How were these line fitting equations derived?

In summary, the formulas for finding the slope and y-intercept of a line that best fits a set of (x,y) data pairs can be derived by setting up a matrix equation and using the pseudoinverse to find the least-squares solution. This involves finding the solution vector by dropping a perpendicular from the data points to the two-dimensional subspace of the matrix equation. This process can also be applied to finding the best fit for a parabola, cubic, etc. by using a different matrix equation.
  • #1
samh
46
0
I've run into these formulas many times but I've never seen how they were derived.

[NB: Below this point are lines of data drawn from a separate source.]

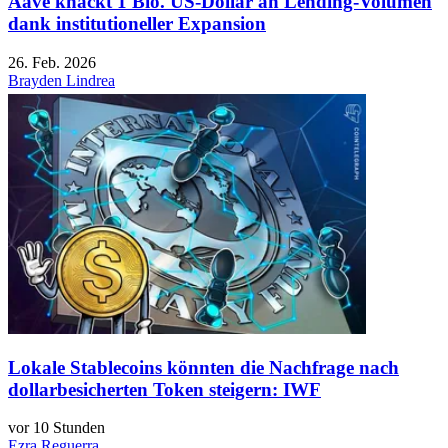
Aave knackt 1 Bio. US-Dollar an Lending-Volumen
dank institutioneller Expansion
26. Feb. 2026
Brayden Lindrea
Lokale Stablecoins könnten die Nachfrage nach
dollarbesicherten Token steigern: IWF
vor 10 Stunden
Ezra Reguerra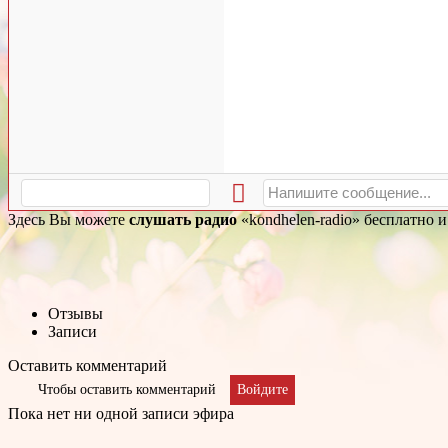
Здесь Вы можете
слушать радио
«kondhelen-radio» бесплатно 
Отзывы
Записи
Оставить комментарий
Чтобы оставить комментарий
Войдите
Пока нет ни одной записи эфира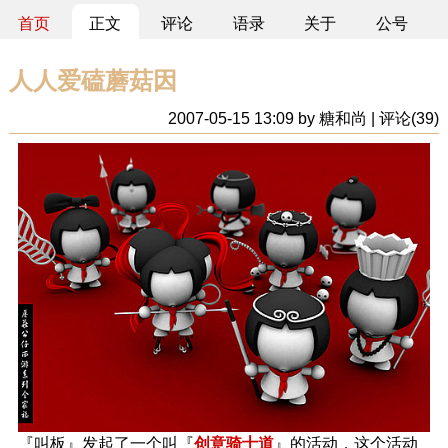
首页
正文
评论
语录
关于
公号
人人爱磕蘑菇因
2007-05-15 13:09 by 糖和尚 | 评论(39)
『叫板』发起了一个叫『
创意骑士道
』的活动，这个活动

Say you want to fit a line to some data. Your data is a bunch of (xi,yi) pairs.

Through some kind of magic, the slope m and the y-intercept b are given by these formulas:

http://img262.imageshack.us/img262/9250/eb49c97d171bcd52e220911.png
http://img407.imageshack.us/img407/5681/bdea06a3287d543f035cac4.png

My attempt at deriving them:

I set up a matrix equation Ax=b and use the pseudoinverse to find the least-squares solution: x = inv(A'*A)*A'*b where A' is A transpose.

Annnnnd now I'm stuck. :) How would you go from that to those two formulas? Or maybe I'm headed in the wrong direction...
 
Last edited by a moderator:
Mathematics news on Phys.org
  • #2
Finding a, b so that y= ax+ b gives the "least squares" best fit to the set of points [itex](x_i, y_i)[/itex] means "solving" the equations [itex]y_i= ax_i+ b[/itex] for all i. That is equivalent to the matrix equation Ax= y or
[tex]\begin{bmatrix}x_1 & 1 \\ x_2 & 1 \\ \cdot & \cdot \\ \cdot & \cdot \\ \cdot & \cdot \\ x_n & 1\end{bmatrix}\begin{bmatrix} a \\ b\end{bmatrix}= \begin{bmatrix} y_1 \\ y_2 \\ \cdot \\ \cdot \\ \cdot \\ y_n\end{bmatrix}[/tex]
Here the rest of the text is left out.